IANS/New Delhi

 

With the arrest of top Indian Mujahideen operatives, including bomb-making expert Waqas, police and intelligence agencies suspect the banned Students Islamic Movement of India (SIMI) may be again regrouping to launch its operations to gather funds for terror acts.

The interrogation of Waqas, or Zia-ur-Rehman, who was arrested in March from Ajmer, gave police the first hint that the SIMI may be planning to regroup and strike roots in different parts of India, including the national capital, top police sources said.

Waqas, who is currently in custody of the Delhi police, told interrogators about the active members of SIMI.

Police learned about his links with Abu Faizal alias 'Doctor', a top SIMI member, who used to motivate Muslim youth to form a separate wing called 'Maal-e-Ganimat', to indulge in banditry by robbing banks.

Faizal was arrested in December last year after he escaped from Madhya Pradesh's Khandwa jail along with five other SIMI members on October 2, 2013. Faizal was the mastermind of the jailbreak.

As part of the 'Maal-e-Ganimat', which means to acquire funds by any means, Faizal's group robbed a rural bank in Narmada in 2009. He was also involved in bank lootings in Dewas and Itarsi, in Madhya Pradesh.

Delhi police officials said Faizal was never involved in any terror activities in the state, but was involved in providing the terror funds through bank loot. He was in touch with the Indian Mujahideen men before his arrest in 2011.

According to police sources, IM commanders based overseas, including in Pakistan, have asked their underground operatives in India to involve SIMI activists in regrouping.
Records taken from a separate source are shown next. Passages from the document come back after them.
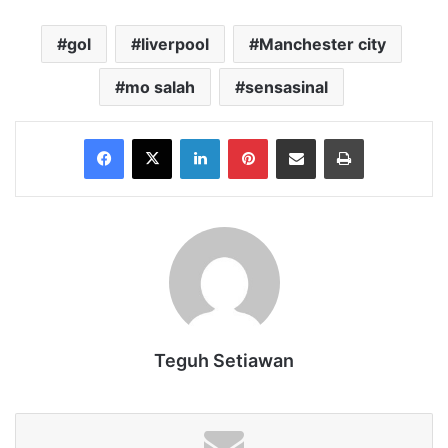
gol
liverpool
Manchester city
mo salah
sensasinal
Facebook
X
LinkedIn
Pinterest
Share via Email
Print
Teguh Setiawan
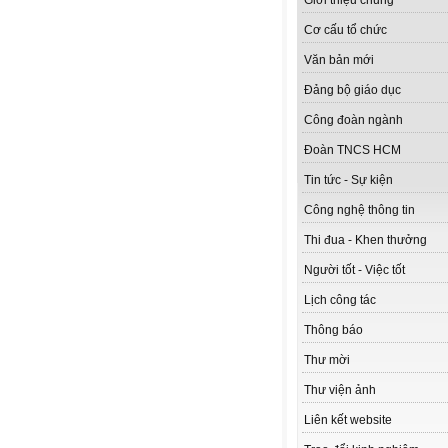
Giới thiệu chung
Cơ cấu tổ chức
Văn bản mới
Đảng bộ giáo dục
Công đoàn ngành
Đoàn TNCS HCM
Tin tức - Sự kiện
Công nghệ thông tin
Thi đua - Khen thưởng
Người tốt - Việc tốt
Lịch công tác
Thông báo
Thư mời
Thư viện ảnh
Liên kết website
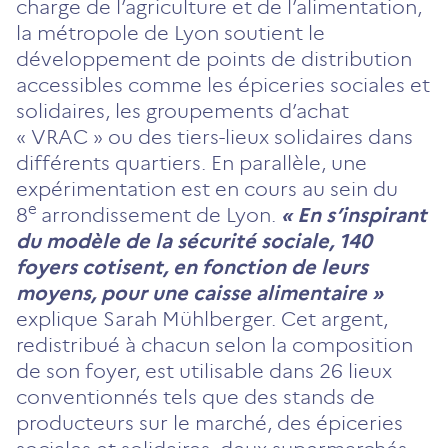
charge de l’agriculture et de l’alimentation,
la métropole de Lyon soutient le
développement de points de distribution
accessibles comme les épiceries sociales et
solidaires, les groupements d’achat
« VRAC » ou des tiers-lieux solidaires dans
différents quartiers.
En parallèle, une
expérimentation est en cours au sein du
e
8
arrondissement de Lyon.
« En s’inspirant
du modèle de la sécurité sociale, 140
foyers cotisent, en fonction de leurs
moyens, pour une caisse alimentaire »
explique Sarah Mühlberger.
Cet argent,
redistribué à chacun selon la composition
de son foyer, est utilisable dans 26 lieux
conventionnés tels que des stands de
producteurs sur le marché, des épiceries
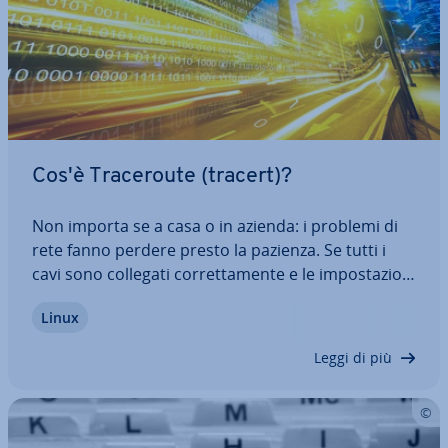
Cos'è Tra­ce­rou­te (tracert)?
Non importa se a casa o in azienda: i problemi di
rete fanno perdere presto la pazienza. Se tutti i
cavi sono collegati cor­ret­ta­men­te e le im­po­sta­zio­ni
sono state con­trol­la­te più volte, ma il problema
Linux
persiste, la fru­stra­zio­ne aumenta. Per fortuna
esistono strumenti utili come…
Leggi di più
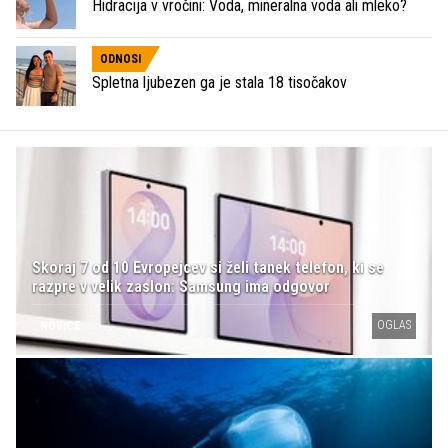
Hidracija v vročini: Voda, mineralna voda ali mleko?
ODNOSI
Spletna ljubezen ga je stala 18 tisočakov
Skoraj 7 od 10 Evropejcev si želi tanek telefon, ki se
razpre v velik zaslon: Samsung ima odgovor
OGLAS
NOVICE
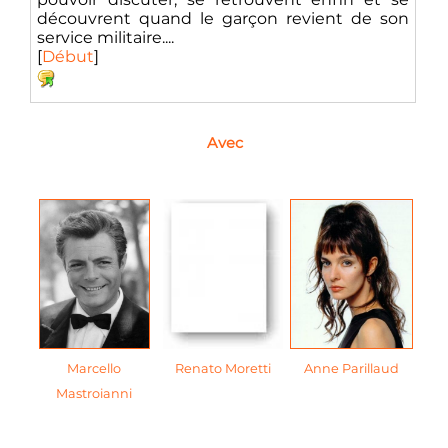
découvrent quand le garçon revient de son
service militaire....
[
Début
]
Avec
Marcello
Renato Moretti
Anne Parillaud
Mastroianni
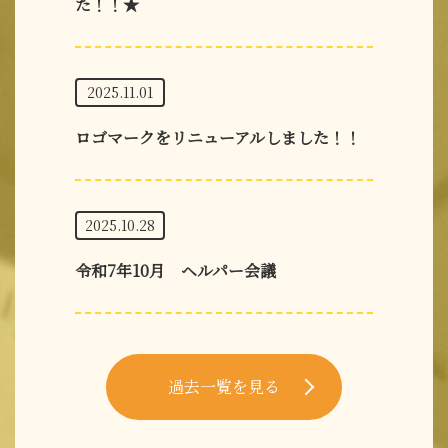
た！！★
2025.11.01
ロゴマークをリニューアルしました！！
2025.10.28
令和7年10月 ヘルパー会議
過去一覧を見る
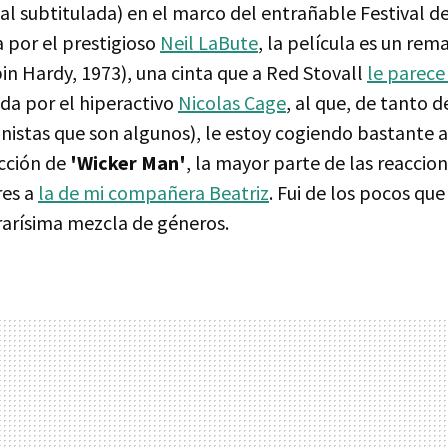
nal subtitulada) en el marco del entrañable Festival de
a por el prestigioso
Neil LaBute
, la película es un rem
in Hardy, 1973), una cinta que a Red Stovall
le parec
da por el hiperactivo
Nicolas Cage
, al que, de tanto 
nistas que son algunos), le estoy cogiendo bastante 
ección de
'Wicker Man'
, la mayor parte de las reaccio
res a
la de mi compañera Beatriz
. Fui de los pocos que
rarísima mezcla de géneros.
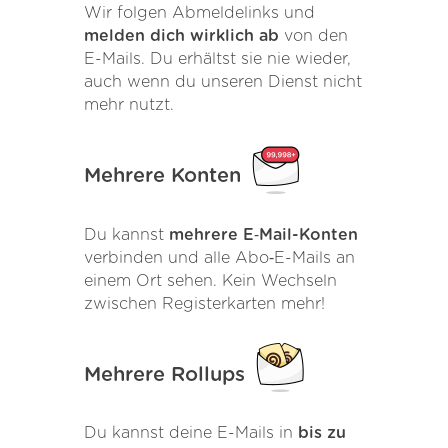
Wir folgen Abmeldelinks und
melden dich wirklich ab
von den
E-Mails. Du erhältst sie nie wieder,
auch wenn du unseren Dienst nicht
mehr nutzt.
Mehrere Konten
Du kannst
mehrere E‑Mail-Konten
verbinden und alle Abo‑E-Mails an
einem Ort sehen. Kein Wechseln
zwischen Registerkarten mehr!
Mehrere Rollups
Du kannst deine E-Mails in
bis zu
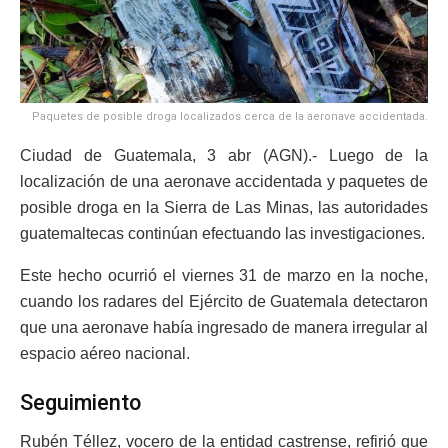
Paquetes de posible droga localizados cerca de la aeronave accidentada.
Ciudad de Guatemala, 3 abr (AGN).- Luego de la
localización de una aeronave accidentada y paquetes de
posible droga en la Sierra de Las Minas, las autoridades
guatemaltecas continúan efectuando las investigaciones.
Este hecho ocurrió el viernes 31 de marzo en la noche,
cuando los radares del Ejército de Guatemala detectaron
que una aeronave había ingresado de manera irregular al
espacio aéreo nacional.
Seguimiento
Rubén Téllez, vocero de la entidad castrense, refirió que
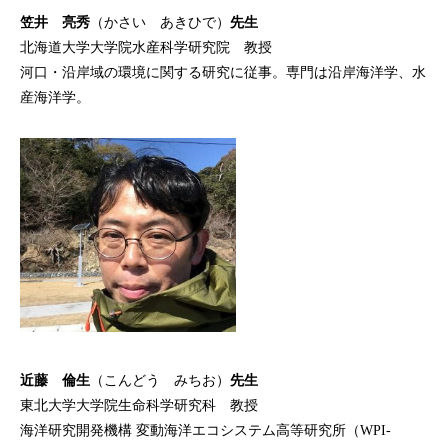
笠井 亮秀
（かさい あきひで）
先生
北海道大学大学院水産科学研究院 教授
河口・沿岸域の環境に関する研究に従事。専門は沿岸海洋学、水
産海洋学。
近藤 倫生
（こんどう みちお）
先生
東北大学大学院生命科学研究科 教授
海洋研究開発機構 変動海洋エコシステム高等研究所（WPI-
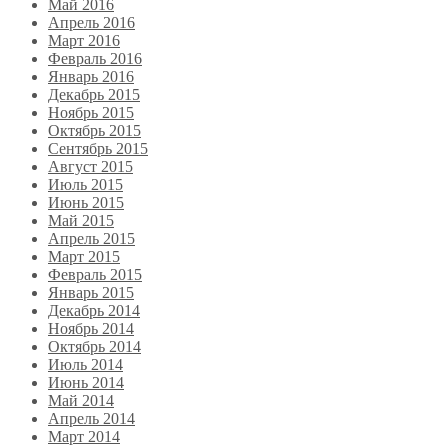
Май 2016
Апрель 2016
Март 2016
Февраль 2016
Январь 2016
Декабрь 2015
Ноябрь 2015
Октябрь 2015
Сентябрь 2015
Август 2015
Июль 2015
Июнь 2015
Май 2015
Апрель 2015
Март 2015
Февраль 2015
Январь 2015
Декабрь 2014
Ноябрь 2014
Октябрь 2014
Июль 2014
Июнь 2014
Май 2014
Апрель 2014
Март 2014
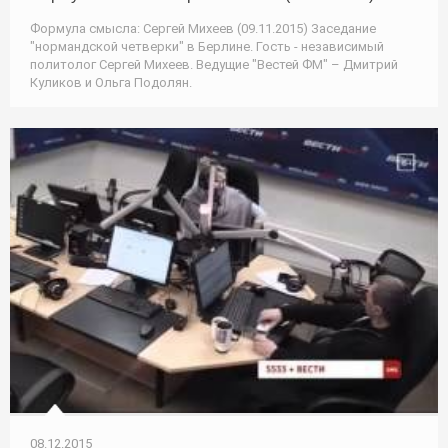
Формула смысла: Сергей Михеев (09.11.2015) Заседание
"нормандской четверки" в Берлине. Гость - независимый
политолог Сергей Михеев. Ведущие "Вестей ФМ" – Дмитрий
Куликов и Ольга Подолян.
08.12.2015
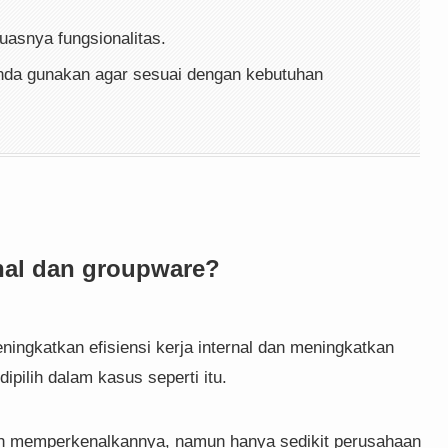
uasnya fungsionalitas.
nda gunakan agar sesuai dengan kebutuhan
nal dan groupware?
ngkatkan efisiensi kerja internal dan meningkatkan
ipilih dalam kasus seperti itu.
h memperkenalkannya, namun hanya sedikit perusahaan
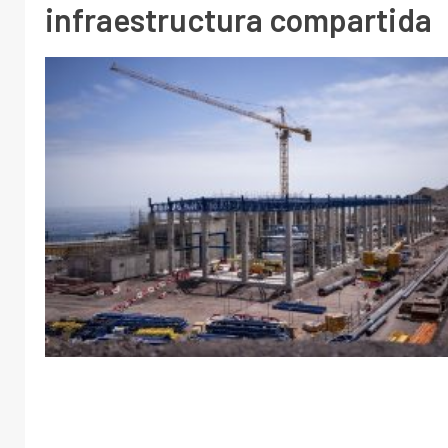
infraestructura compartida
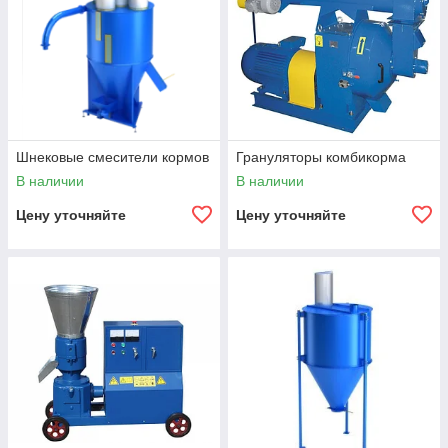
Шнековые смесители кормов
Грануляторы комбикорма
В наличии
В наличии
Цену уточняйте
Цену уточняйте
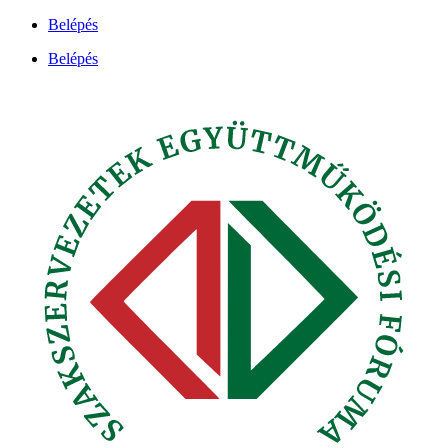
Ugrás
Belépés
a
Belépés
tartalomhoz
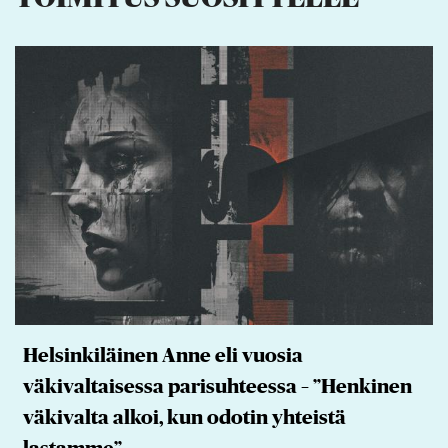
Helsinkiläinen Anne eli vuosia
väkivaltaisessa parisuhteessa – ”Henkinen
väkivalta alkoi, kun odotin yhteistä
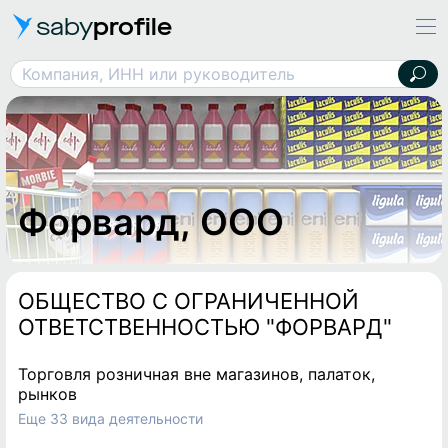
saby
profile
Форвард, ООО
Компания, ИНН или руководитель
Форвард, ООО
ОБЩЕСТВО С ОГРАНИЧЕННОЙ
ОТВЕТСТВЕННОСТЬЮ "ФОРВАРД"
Торговля розничная вне магазинов, палаток,
рынков
Еще 33 вида деятельности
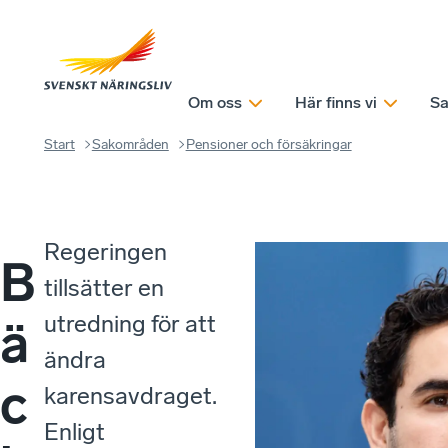
Om oss
Här finns vi
Sa
Start
Sakområden
Pensioner och försäkringar
Regeringen
B
tillsätter en
utredning för att
ä
ändra
c
karensavdraget.
Enligt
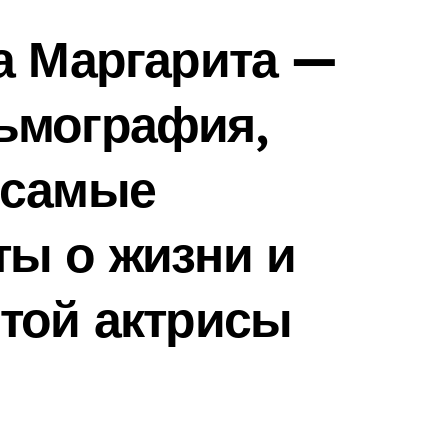
а Маргарита —
ьмография,
 самые
ты о жизни и
той актрисы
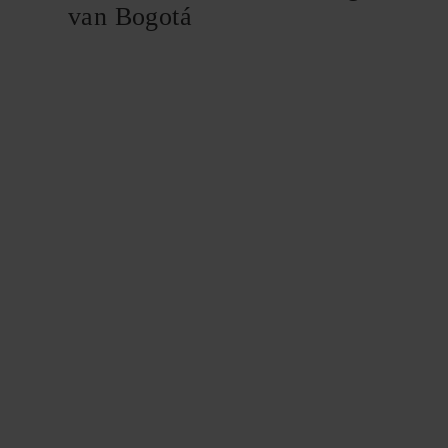
van Bogotá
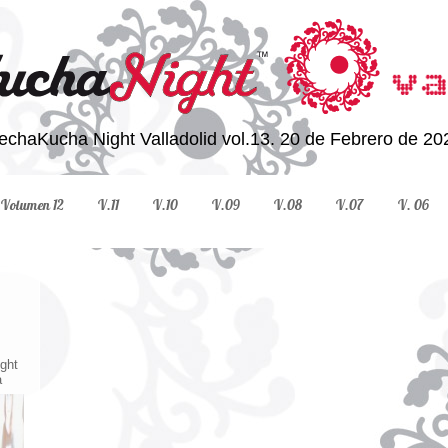
echaKucha Night Valladolid vol.13. 20 de Febrero de 20
Volumen 12
V.11
V.10
V.09
V.08
V.07
V. 06
ght
a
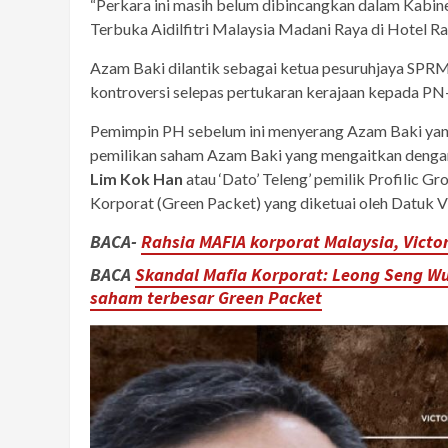
“Perkara ini masih belum dibincangkan dalam Kabine
Terbuka Aidilfitri Malaysia Madani Raya di Hotel Ra
Azam Baki dilantik sebagai ketua pesuruhjaya SPR
kontroversi selepas pertukaran kerajaan kepada P
Pemimpin PH sebelum ini menyerang Azam Baki yan
pemilikan saham Azam Baki yang mengaitkan dengan 
Lim Kok Han
atau ‘Dato’ Teleng’ pemilik Profilic 
Korporat (Green Packet) yang diketuai oleh Datuk V
BACA-
Rahsia MAFIA korporat Malaysia, Vict
BACA
Skandal Mafia Korporat: Leong Seng Wu
saham terbesar Green Packet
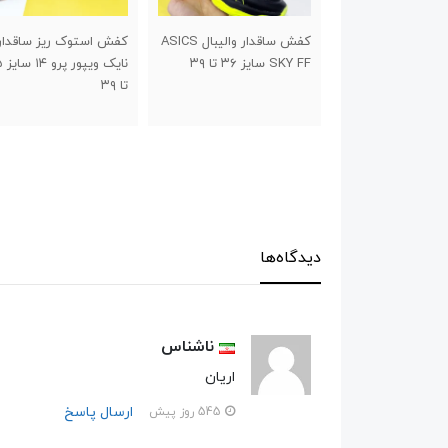
کفش ساقدار والیبال ASICS
کفش استوک ریز ساقدار
کفش استوک چمن طرح
نایک ویپور پرو ۱۴ سایز ۳۵
نیوبالانس برند تیزگام سا
تا ۳۹
۳۰ تا ۳۴
دیدگاه‌ها
ناشناس
اریان
ارسال پاسخ
545 روز پیش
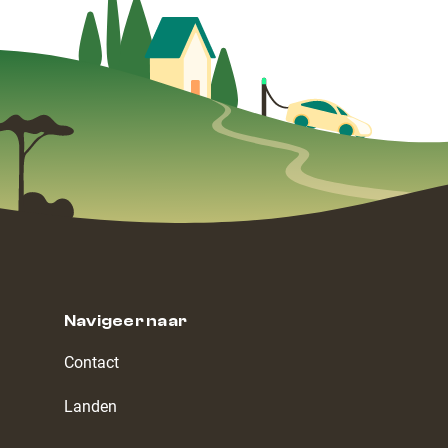
Navigeer naar
Contact
Landen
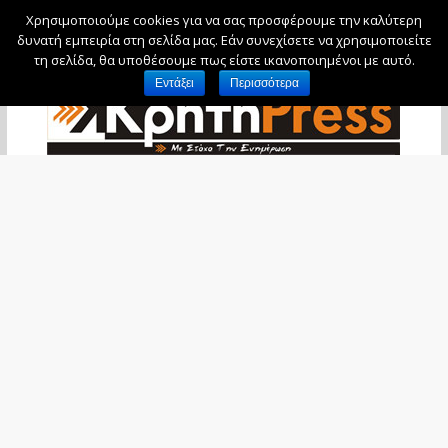
Χρησιμοποιούμε cookies για να σας προσφέρουμε την καλύτερη
Δευτέρα, 10 Αυγούστου, 2026
δυνατή εμπειρία στη σελίδα μας. Εάν συνεχίσετε να χρησιμοποιείτε
τη σελίδα, θα υποθέσουμε πως είστε ικανοποιημένοι με αυτό.
Εντάξει
Περισσότερα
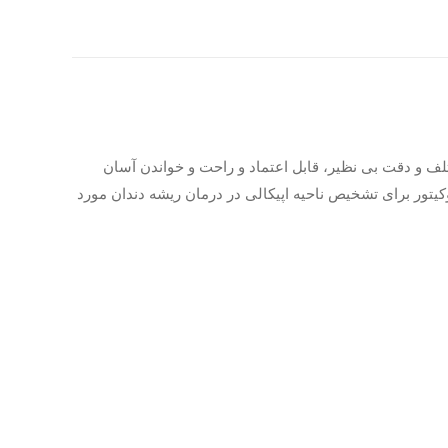
لف و دقت بی نظیر، قابل اعتماد و راحت و خواندن آسان
کیتور برای تشخیص ناحیه اپیکالی در درمان ریشه دندان مورد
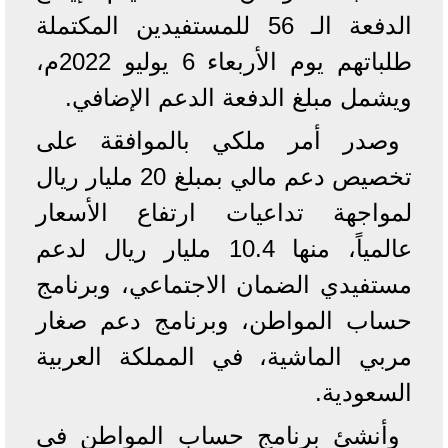
الدفعة الـ 56 للمستفيدين المكتملة
طلباتهم يوم الأربعاء 6 يوليو 2022م،
ويشمل مبلغ الدفعة الدعم الإضافي.
وصدر أمر ملكي بالموافقة على
تخصيص دعم مالي بمبلغ 20 مليار ريال
لمواجهة تداعيات ارتفاع الأسعار
عالمياً، منها 10.4 مليار ريال لدعم
مستفيدي الضمان الاجتماعي، وبرنامج
حساب المواطن، وبرنامج دعم صغار
مربي الماشية، في المملكة العربية
السعودية.
وأنشئ برنامج حساب المواطن في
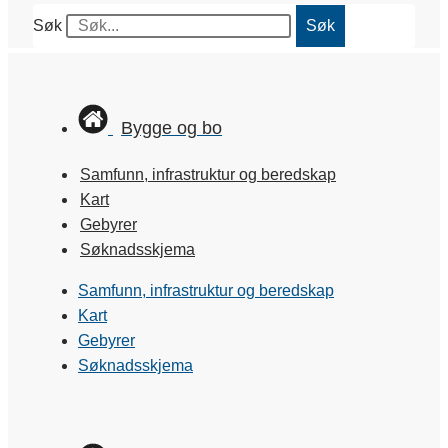
Søk
Søk
Bygge og bo
Samfunn, infrastruktur og beredskap
Kart
Gebyrer
Søknadsskjema
Samfunn, infrastruktur og beredskap
Kart
Gebyrer
Søknadsskjema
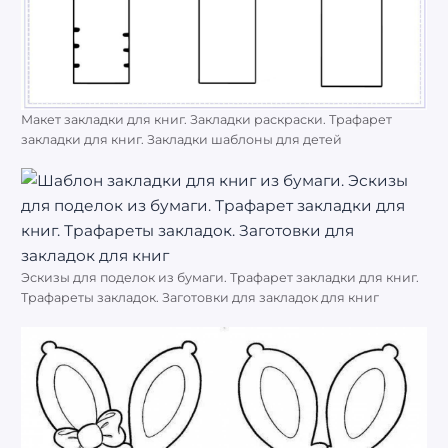
Макет закладки для книг. Закладки раскраски. Трафарет
закладки для книг. Закладки шаблоны для детей
Эскизы для поделок из бумаги. Трафарет закладки для книг.
Трафареты закладок. Заготовки для закладок для книг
Sources say the regrouped SIMI might begin resorting to "Maal-e-Ganimat" or "Ganimat ka Maal."

"If the SIMI is formed again, the incidents of robbery and dacoity might also increase in the country," a police officer who did not wish to be named said.

Before 2010, SIMI members were found to be involved in several bank robberies in the middle and southern parts of the country.

Police suspect that five SIMI operatives who were very close to Faizal and were part of the Khandwa jailbreak could be involved in regrouping of the organisation. After the jailbreak, Faizal was nabbed, but the other five men are still on the run.

"They have established their old contacts and are trying to motivate Muslim youth, especially those coming from low income families," police sources said.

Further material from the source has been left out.